(PUEBLO COUNTY, Colo.) — After a Pueblo County Commissioner claimed he found a kit and promotional material that promoted snorting drugs as “safe,” the Board of County Commissioners (Board) is taking steps to ensure that any non-profit promoting needle exchanges will not receive any county money.

According to a press release from the Board, Commissioner Eppie Griego said he found a kit that advocated illegal drug use and promoted that “snorting drugs” is safe.

The Board said Access Point, which is a local nonprofit needle-exchange program, provides the kits to clients, and that they include instructions, saline vials and tubes necessary to inhale drugs, and claim that inhaling drugs that “easily dissolve in water” is safe. The Board also claimed that the kit encouraged anyone using fentanyl to “go low and slow.”

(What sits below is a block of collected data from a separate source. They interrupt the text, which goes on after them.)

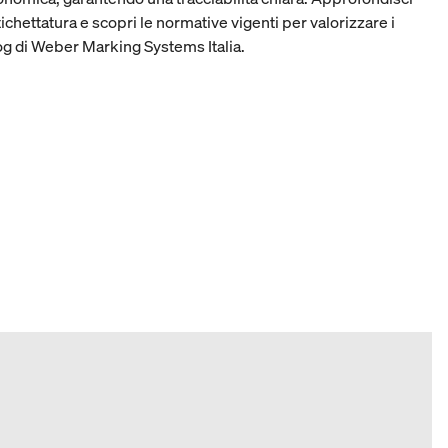
ichettatura e scopri le normative vigenti per valorizzare i
log di Weber Marking Systems Italia.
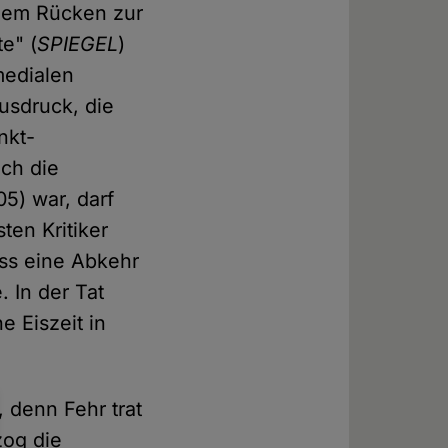
t dem Rücken zur
e" (
SPIEGEL
)
medialen
usdruck, die
nkt-
och die
5) war, darf
ten Kritiker
ass eine Abkehr
. In der Tat
e Eiszeit in
 denn Fehr trat
zog die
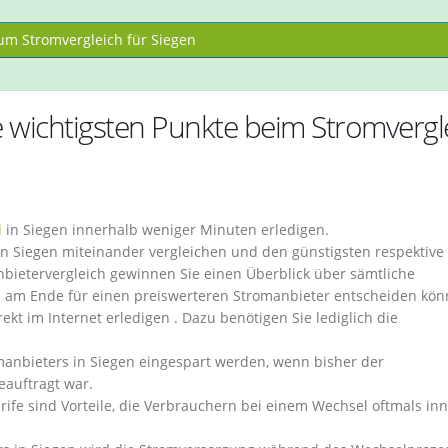
m Stromvergleich für Siegen
 wichtigsten Punkte beim Stromvergl
l
in Siegen innerhalb weniger Minuten erledigen.
in Siegen miteinander vergleichen und den günstigsten respektive
bietervergleich gewinnen Sie einen Überblick über sämtliche
ich am Ende für einen preiswerteren Stromanbieter entscheiden kön
kt im Internet erledigen . Dazu benötigen Sie lediglich die
nbieters in Siegen eingespart werden, wenn bisher der
eauftragt war.
ife sind Vorteile, die Verbrauchern bei einem Wechsel oftmals in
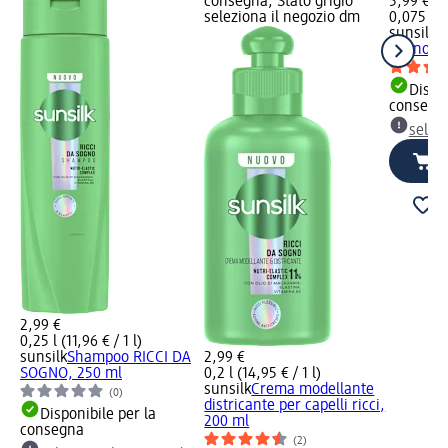
consegna, Stato grigio
5,99 €
seleziona il negozio dm
0,075 l (7
sunsilk
O
Sogno, 7
Dispon
consegn
selez
2,99 €
0,25 l (11,96 € / 1 l)
sunsilk
Shampoo RICCI DA
2,99 €
SOGNO, 250 ml
0,2 l (14,95 € / 1 l)
sunsilk
Crema modellante
(0)
districante per capelli ricci,
Disponibile per la
200 ml
consegna
(2)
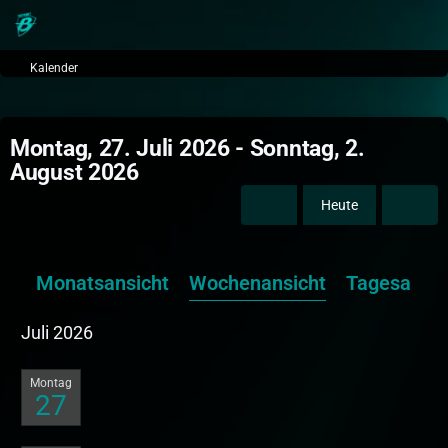
Kalender
Montag, 27. Juli 2026 - Sonntag, 2.
August 2026
Heute
Monatsansicht
Wochenansicht
Tagesansic
Juli 2026
Montag
27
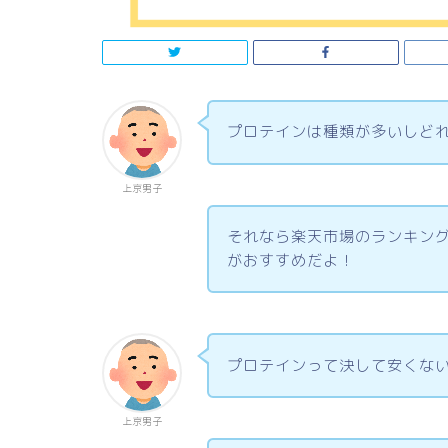
プロテインは種類が多いしど
上京男子
それなら楽天市場のランキン
がおすすめだよ！
プロテインって決して安くな
上京男子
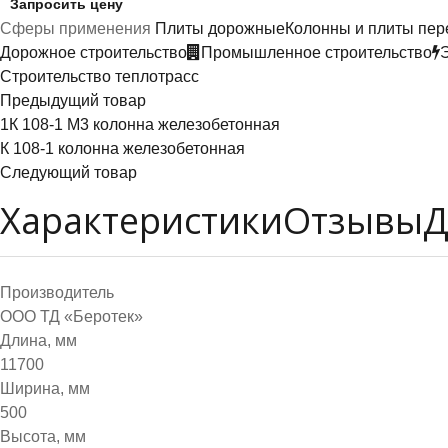
Запросить цену
Сферы применения
Плиты дорожные
Колонны и плиты пер
Дорожное строительство
Промышленное строительство
Строительство теплотрасс
Предыдущий товар
1К 108-1 М3 колонна железобетонная
К 108-1 колонна железобетонная
Следующий товар
Характеристики
Отзывы
Д
Производитель
ООО ТД «Беротек»
Длина, мм
11700
Ширина, мм
500
Высота, мм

The Board said Pueblo County has experienced a growing overdose death rate, which officials blame on increased fentanyl use.

“We put so many resources into stopping drug use into the community,” said Griego. “This material [from Access Point] crosses the line between harm reduction and drug promotion — all at the expense of our children and our community.”

Now, the Board said they are taking steps to ensure that non-profits like Access Point will not receive any county money. The Board said Access Point currently receives funding from the state of Colorado but does not receive funding from Pueblo County, though its counterpart, Southern Colorado Harm Reduction, has received county money in the past.

The Colorado Health Network (CHN), which helps run Access Point, responded to FOX21 News:

“Though no drug use can be classified as “safe,” research shows snorting drugs versus injecting drugs decreases the risk of overdose and infectious disease transmission,” said CHN. “We have seen a decrease in injection drug use through our data over the past year, primarily due to education.”